Frances Eliza Millett Thomas was born on January 13, 1820, at Landager in Liskeard, Cornwall, the daughter of William Millett Thomas, a promotor for a mining company. In 1843, she married George Notley. They had four daughters and a son, the Rev. James Thomas Benedictus Notley, future rector of Diptford, Devon.

She began her literary career with the novels Pique (1850) and Agatha Beaufort (1852). After her husband died in 1855, she relied on publishing to support herself and her children. She published numerous stories and serialized novels in publications including The Englishwoman's Domestic Magazine, The Family Herald, Beeton's Christmas Annual, The New Quarterly Magazine, Argosy, Temple Bar, and Belgravia.

She published Olive Varcoe (1868) under her pseudonym Francis Derrick. The title character is a mixed-race woman, the daughter of an English father and a women who might have been enslaved. Her father dies in Smyrna, so she is sent to Cornwall to live under the care of her father's cousin, Lady Trewavas. As an adult, she becomes involved in a love rectangle with Trewavas' sons. Olive is passionately in love with Sir Hilton Trewavas, who proposes to Eleanor Maristowe, with whom John Trewavas is in love. John Trewavas kills Eleanor and dies in prison following a confession. Hilton Trewavas then proposes to Olive, but she is engaged to Charles Vigo, but eventually Hilton and Olive marry. The novel was initially serialized in The Family Herald and its popularity prompted several translations and attempts at stage adaptations.
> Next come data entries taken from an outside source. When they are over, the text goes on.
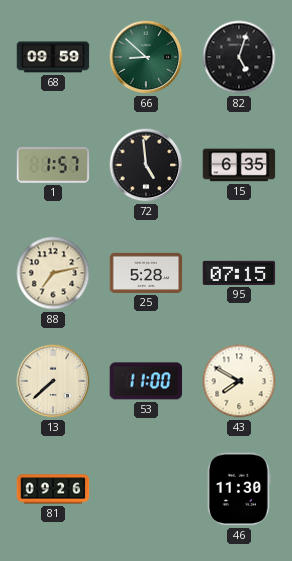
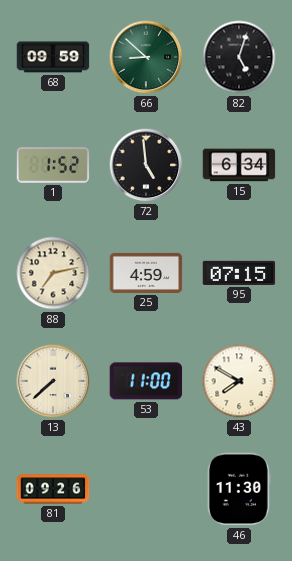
1: 1:57 -> 1:52
15: 6:35 -> 6:34
25: 5:28 -> 4:59
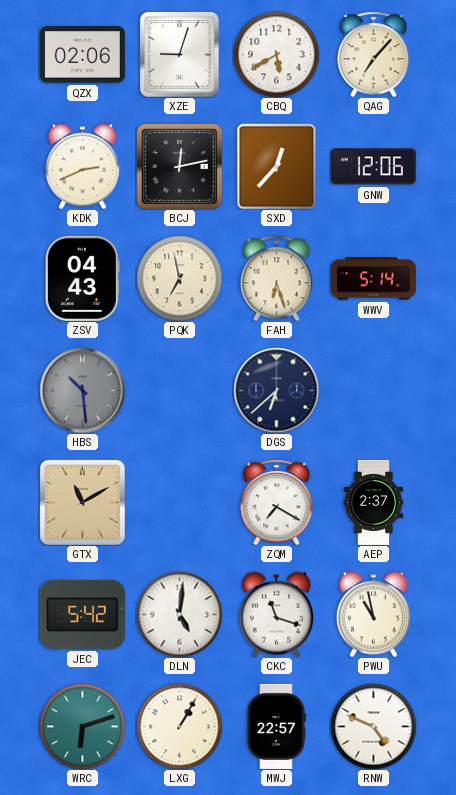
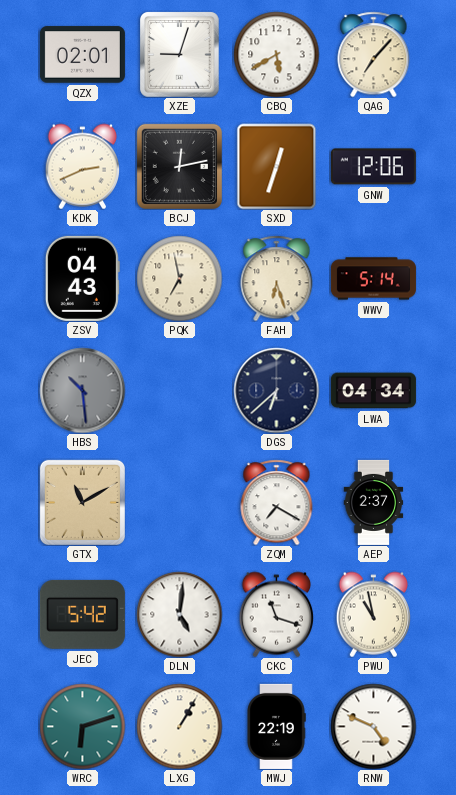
QZX: 02:06 -> 02:01
SXD: 12:37 -> 12:33
LWA: none -> 04:34
MWJ: 22:57 -> 22:19
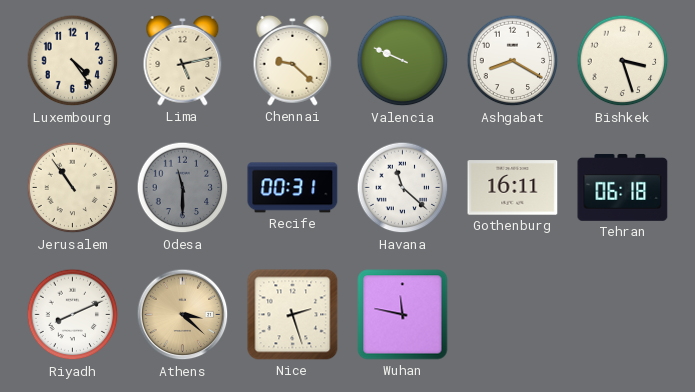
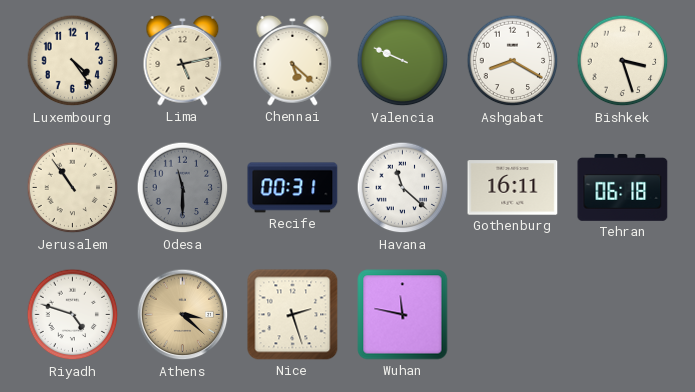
Chennai: 9:22 -> 5:22
Riyadh: 8:11 -> 4:48
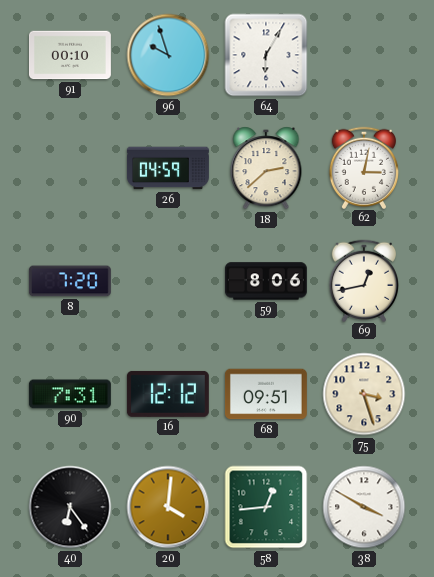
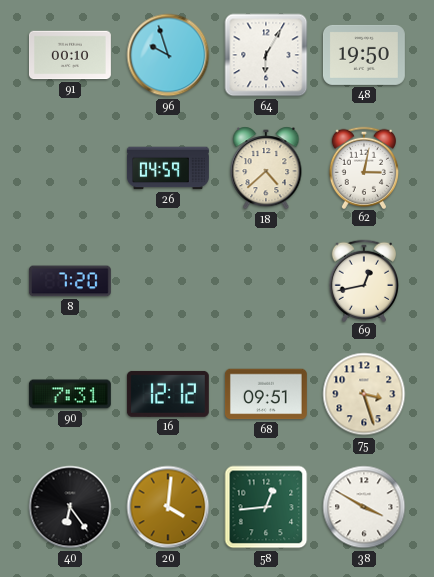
48: none -> 19:50
18: 2:38 -> 4:38
59: 8:06 -> none
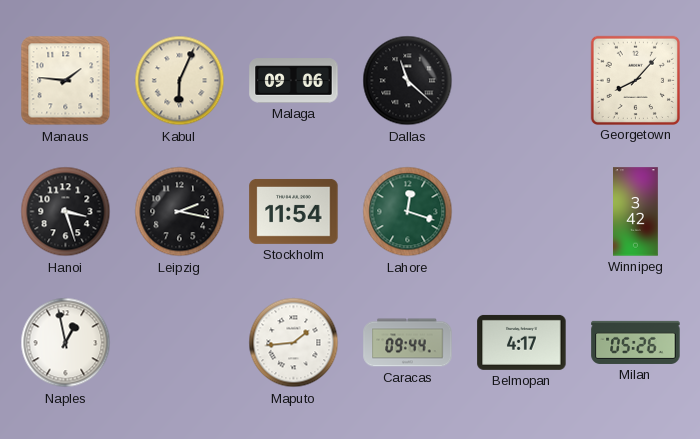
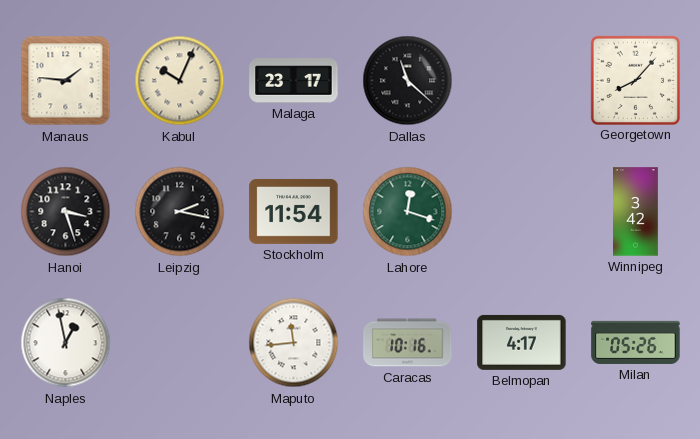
Kabul: 6:04 -> 10:04
Malaga: 09:06 -> 23:17
Maputo: 1:44 -> 11:44
Caracas: 09:44 -> 10:16
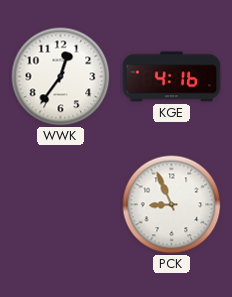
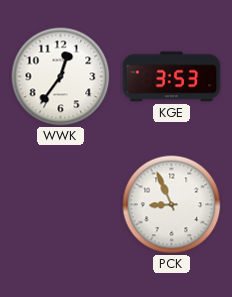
KGE: 4:16 -> 3:53
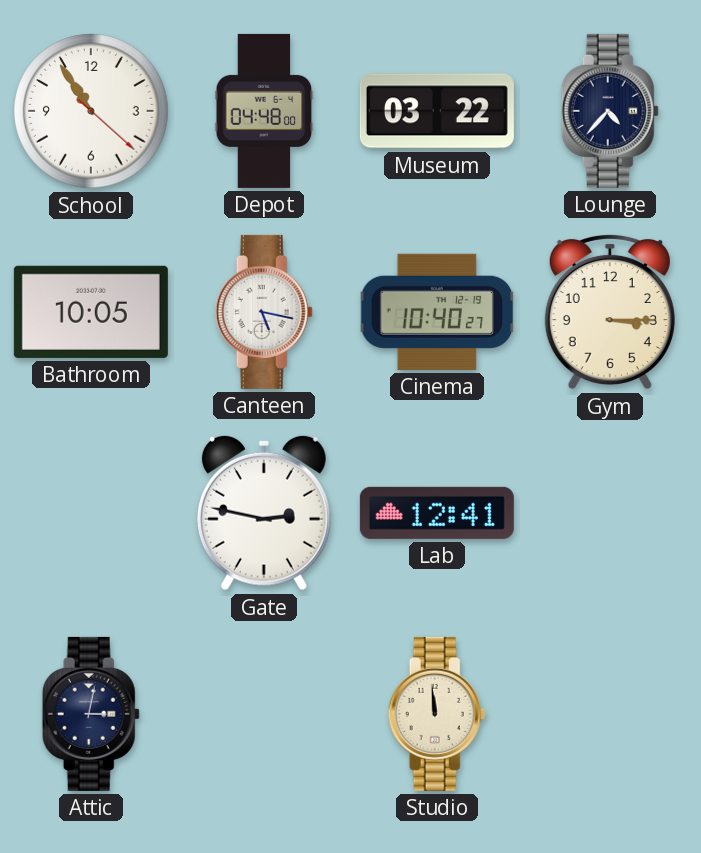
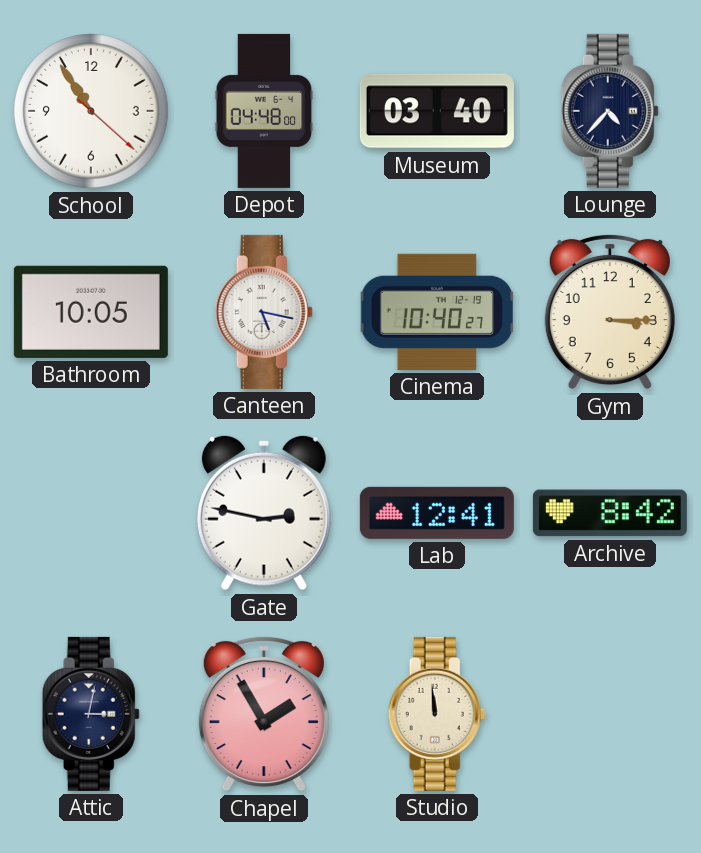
Museum: 03:22 -> 03:40
Archive: none -> 8:42
Chapel: none -> 1:55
One of her last novels, From the Other Side (1887), features an intricate plot revolving around the engaged couple Estrild Carbonellis and Harold Olver. The Carbonellis estate in Cornwall has been cursed for generations by the Black Crusader, a horse-bound specter who precedes the death of a Carbonellis family member. Estrid's brother Tristram dies and Estrid refuses to marry in order to not perpetuate the curse for future generations. Olver travels from England to France to India in an effort to prove that Tristam was actually murdered and thus the curse does not exist. Meanwhile, other relatives covet Estrild's fortune: her uncle attempts insurance fraud to claim her fortune while Gilbert induces visions in Estrid in order to convince her to marry him. Eventually, these plots as well as the curse are foiled and the couple marries. The novel is noted for its use of Cornish dialect.

Frances Notley died at Totnes, Devon.

== Bibliography ==

1. Pique: A Novel.  3 vol.  London: Smith, Elder, 1850.
2. Agatha Beaufort: or, Family Pride.  3 vol.  London: Smith, Elder, 1852.
3. The Kiddle-a-Wink: or, Ghostly Stories on the Western Coast.  1 vol.  London: S. O. Beeton, 1864.
4. Mildred's Wedding: A Family History.  3 vol.  London: Frederick Warne, 1865.
5. Olive Varcoe.  3 vol.  London: Saunders and Otley, 1868.
6. Simple as a Dove: A Novel.  3 vol.  London: Tinsley Brothers, 1869.
7. Beneath the Wheels: A Romance.  3 vol.  London: Tinsley Brothers, 1870.
8. Patience Caerhydon: A Story.  3 vol.  London: Tinsley Brothers, 1870.
9. Family Pride: A Novel.  3 vol.  London: Tinsley Brothers, 1871.
10. Forgotten Lives: A Novel.  3 vol.  London: Tinsley Brothers, 1875.
11. Love's Young Dream: A Novel.  3 vol.  London: Tinsley Brothers, 1877.
12. Love's Crosses: A Novel.  3 vol.  London: Bentley, 1878.
13. Time Shall Try: A Novel. New York: Harper & Brothers, 1878.
14. Cordelia: A Novel.  3 vol.  London: Bentley, 1879.
15. The History of an Opal-Ring.  1 vol.  London: William Stevens, 1880.
16. In the House of a Friend. London: 1881.
17. Red Riding Hood.  3 vol.  London: Hurst and Blackett, 1883.
18. Mind, Body, and Estate. And Sea Maidens.  3 vol.  London: Ward and Downey, 1885.
19. From the Other Side. J. W. Lovell Company, 1887.
20. The Power of the Hand: A Romance.  3 vol.  London: Ward and Downey, 1888.